Spaces:

jamtur01
/

MMaDA

Runtime error

App Files Files Community

MMaDA / venv /lib /python3.11 /site-packages /ftfy /bad_codecs /sloppy.py

jamtur01

Upload folder using huggingface_hub

9c6594c verified about 1 month ago

raw

history blame contribute delete

6.81 kB

	r"""
	`ftfy.bad_codecs.sloppy` provides character-map encodings that fill their "holes"
	in a messy but common way: by outputting the Unicode codepoints with the same
	numbers.

	This is incredibly ugly, and it's also in the HTML5 standard.

	A single-byte encoding maps each byte to a Unicode character, except that some
	bytes are left unmapped.
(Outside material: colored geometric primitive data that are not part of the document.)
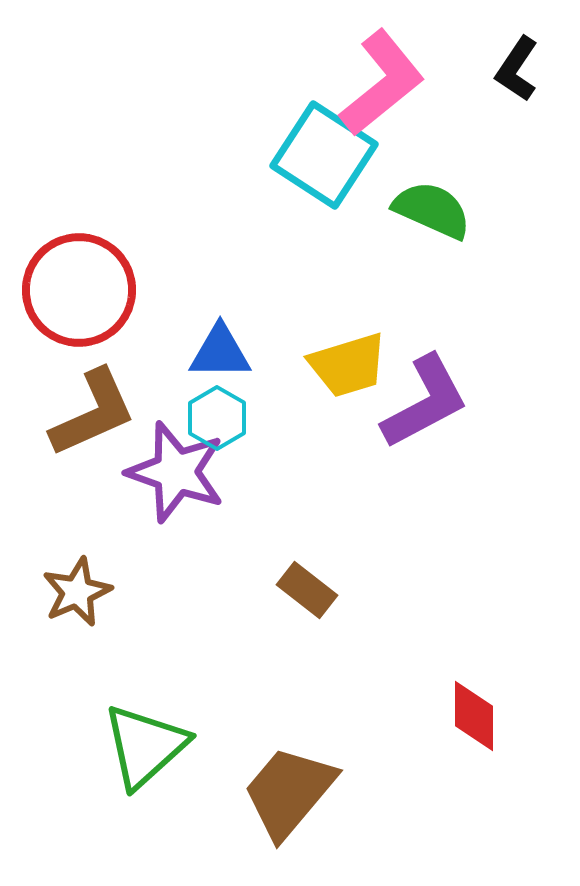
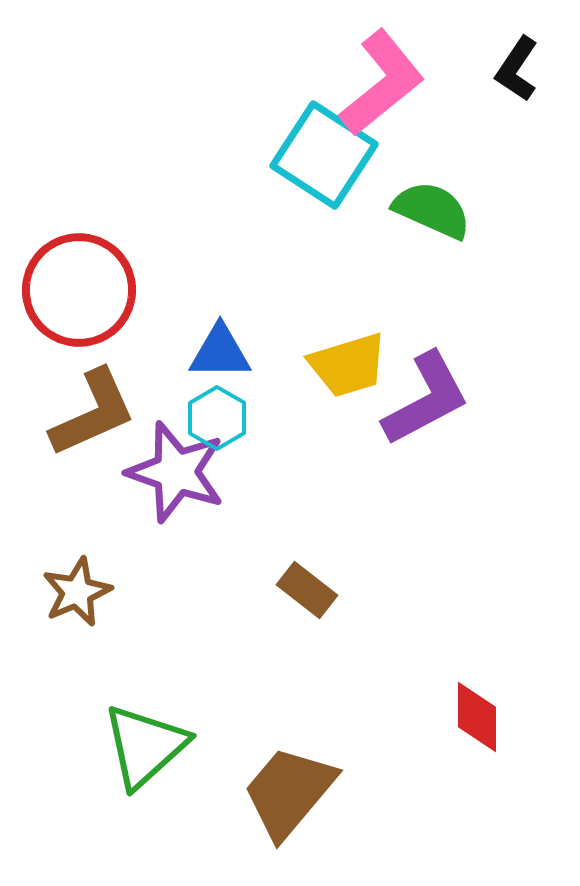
purple L-shape: moved 1 px right, 3 px up
red diamond: moved 3 px right, 1 px down
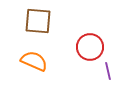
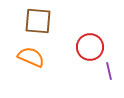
orange semicircle: moved 3 px left, 4 px up
purple line: moved 1 px right
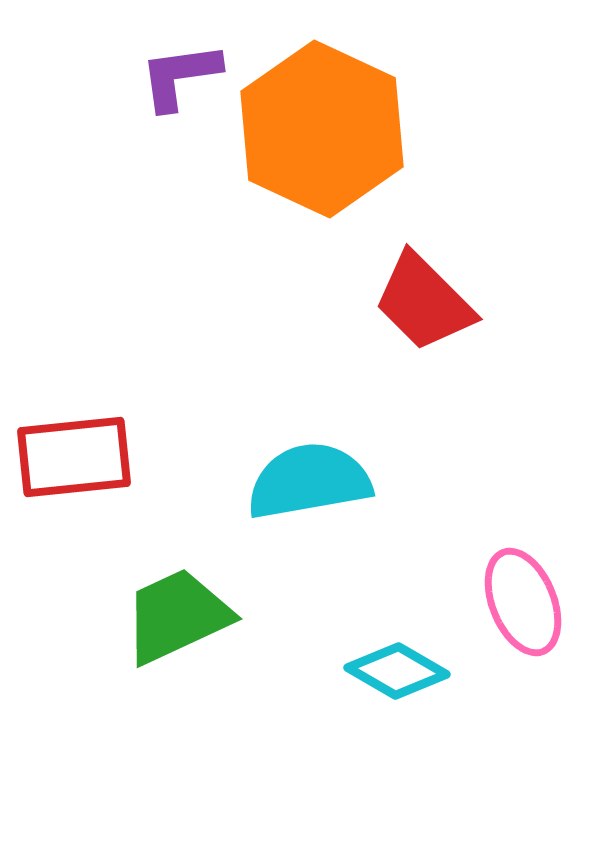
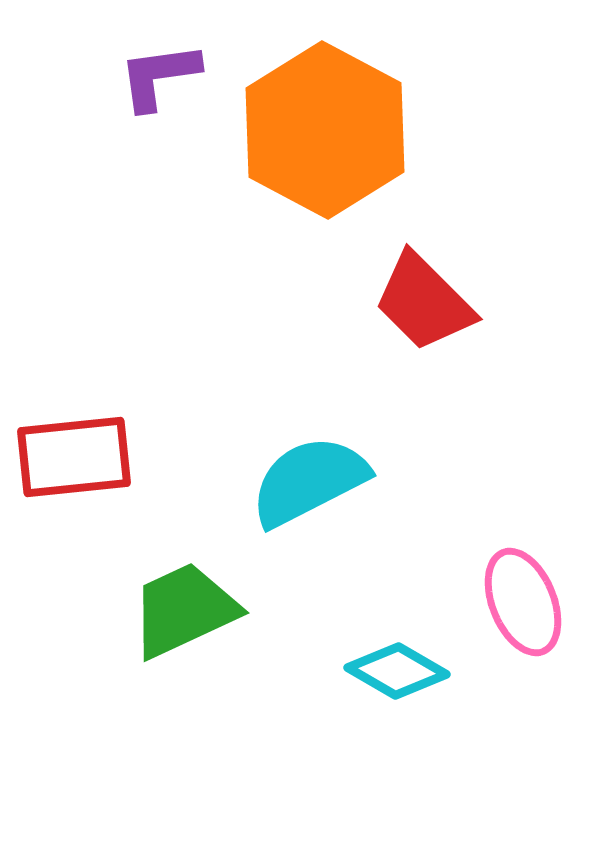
purple L-shape: moved 21 px left
orange hexagon: moved 3 px right, 1 px down; rotated 3 degrees clockwise
cyan semicircle: rotated 17 degrees counterclockwise
green trapezoid: moved 7 px right, 6 px up
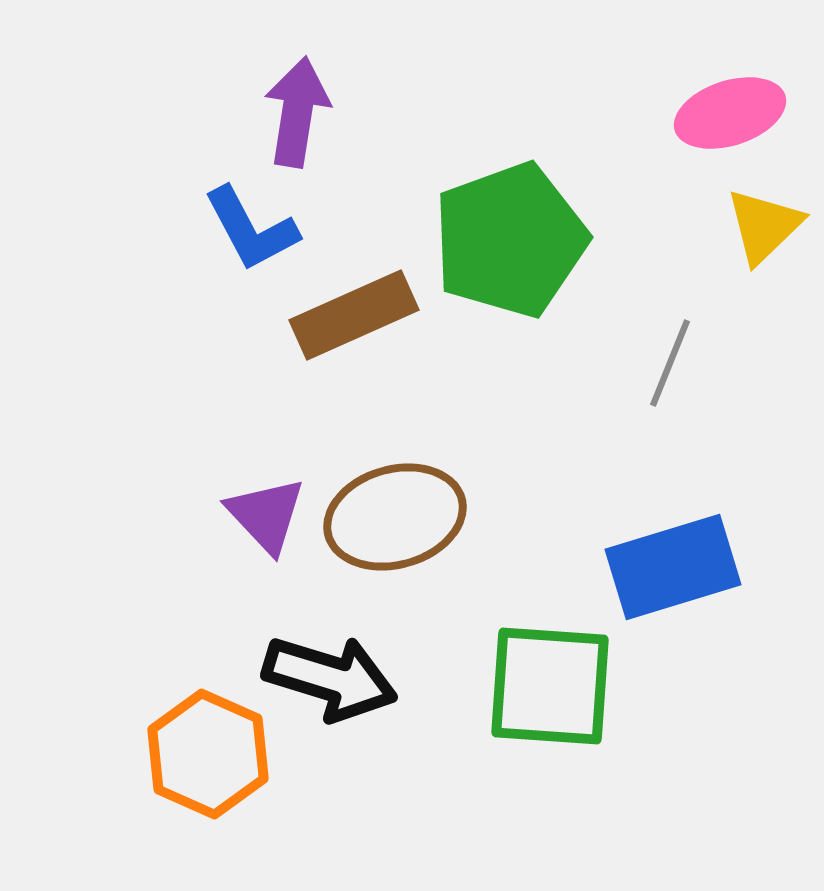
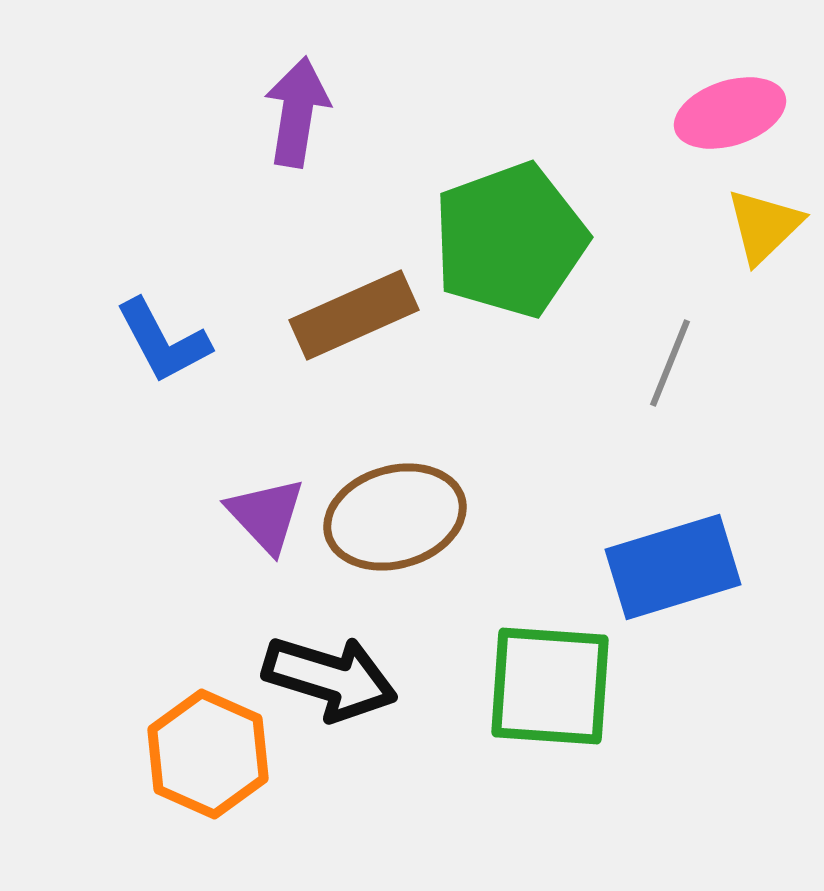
blue L-shape: moved 88 px left, 112 px down
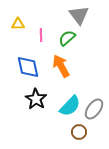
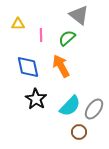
gray triangle: rotated 15 degrees counterclockwise
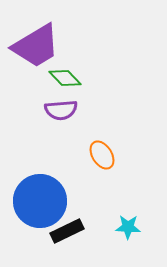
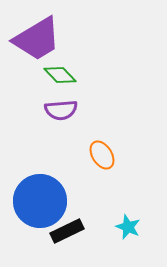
purple trapezoid: moved 1 px right, 7 px up
green diamond: moved 5 px left, 3 px up
cyan star: rotated 20 degrees clockwise
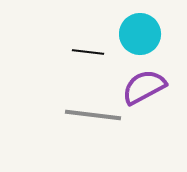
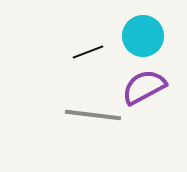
cyan circle: moved 3 px right, 2 px down
black line: rotated 28 degrees counterclockwise
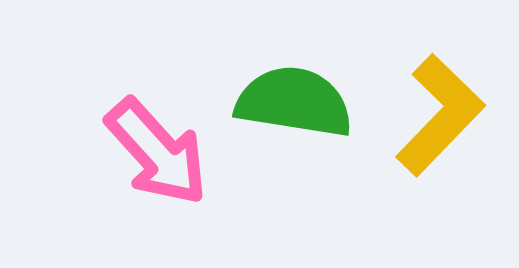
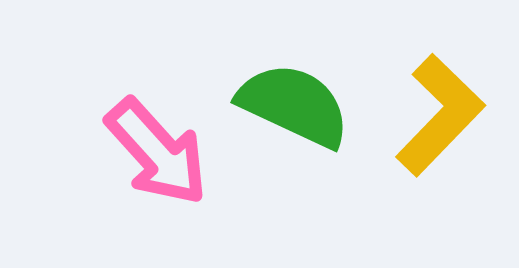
green semicircle: moved 3 px down; rotated 16 degrees clockwise
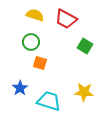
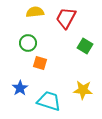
yellow semicircle: moved 3 px up; rotated 24 degrees counterclockwise
red trapezoid: moved 1 px up; rotated 90 degrees clockwise
green circle: moved 3 px left, 1 px down
yellow star: moved 1 px left, 2 px up
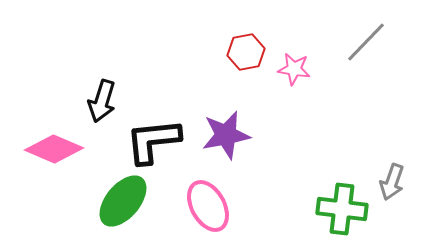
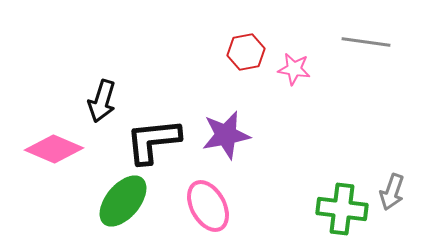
gray line: rotated 54 degrees clockwise
gray arrow: moved 10 px down
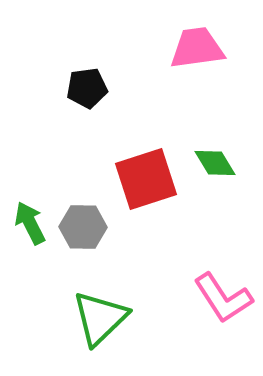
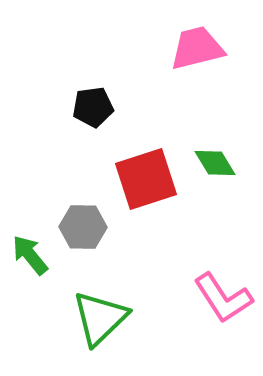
pink trapezoid: rotated 6 degrees counterclockwise
black pentagon: moved 6 px right, 19 px down
green arrow: moved 32 px down; rotated 12 degrees counterclockwise
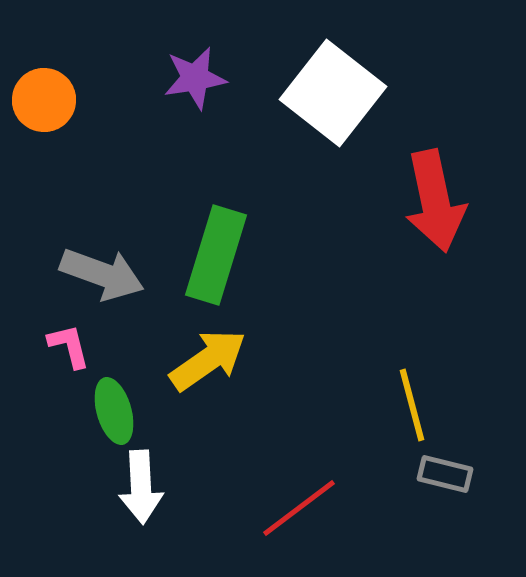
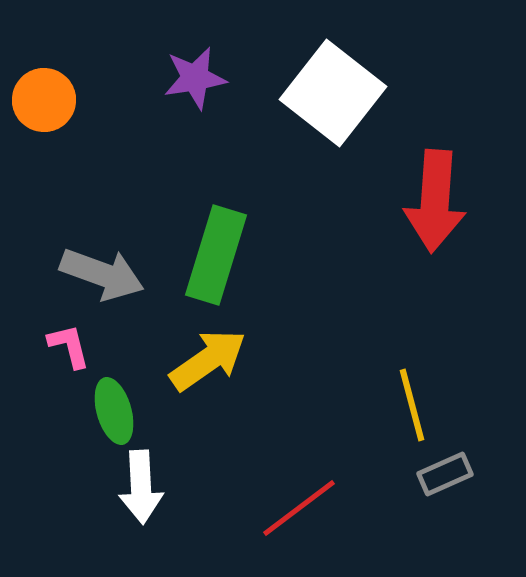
red arrow: rotated 16 degrees clockwise
gray rectangle: rotated 38 degrees counterclockwise
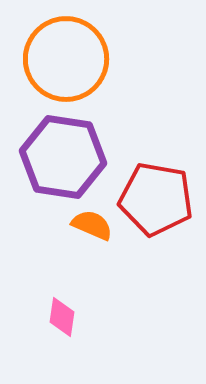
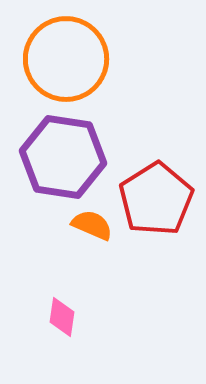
red pentagon: rotated 30 degrees clockwise
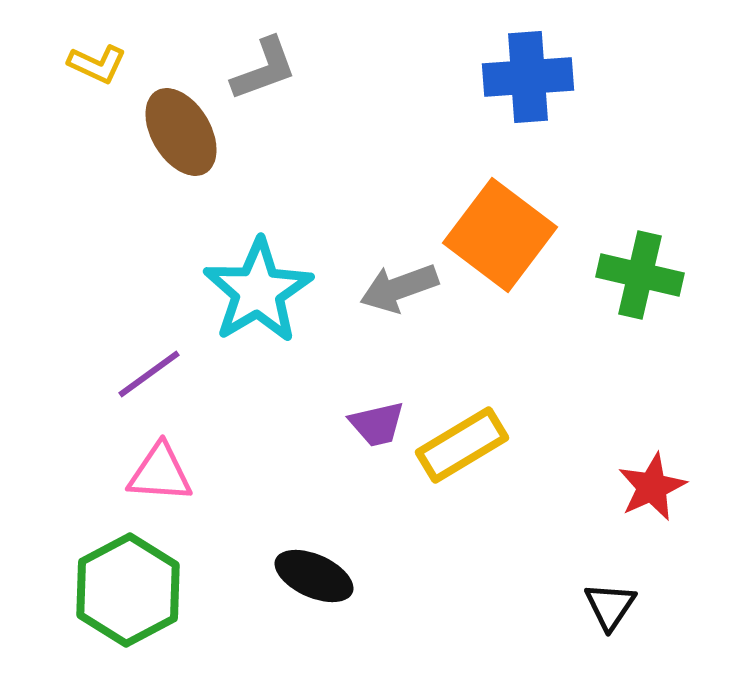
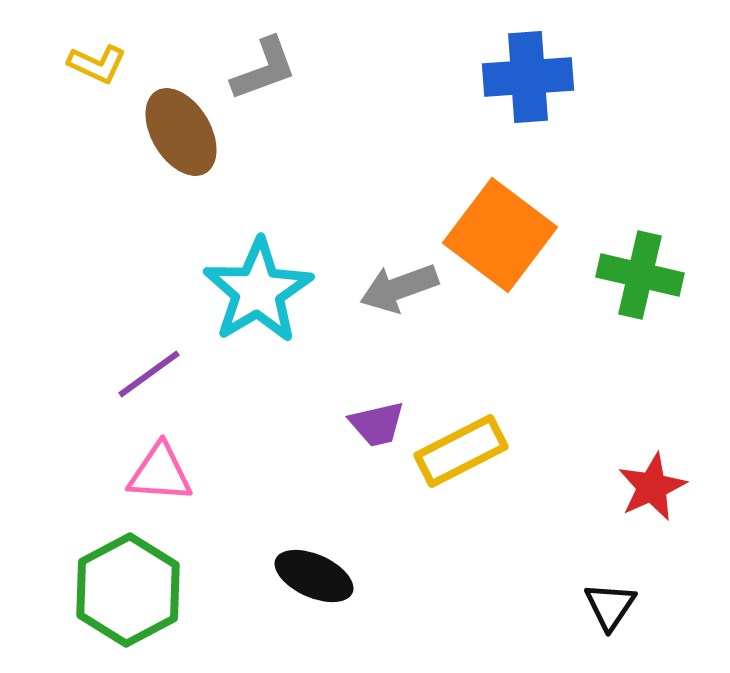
yellow rectangle: moved 1 px left, 6 px down; rotated 4 degrees clockwise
In the commonly-used Windows-1252 encoding, for
	example, bytes 0x81 and 0x8D, among others, have no meaning.

	Python, wanting to preserve some sense of decorum, will handle these bytes
	as errors. But Windows knows that 0x81 and 0x8D are possible bytes and they're
	different from each other. It just hasn't defined what they are in terms of
	Unicode.

	Software that has to interoperate with Windows-1252 and Unicode -- such as all
	the common Web browsers -- will pick some Unicode characters for them to map
	to, and the characters they pick are the Unicode characters with the same
	numbers: U+0081 and U+008D. This is the same as what Latin-1 does, and the
	resulting characters tend to fall into a range of Unicode that's set aside for
	obsolete Latin-1 control characters anyway.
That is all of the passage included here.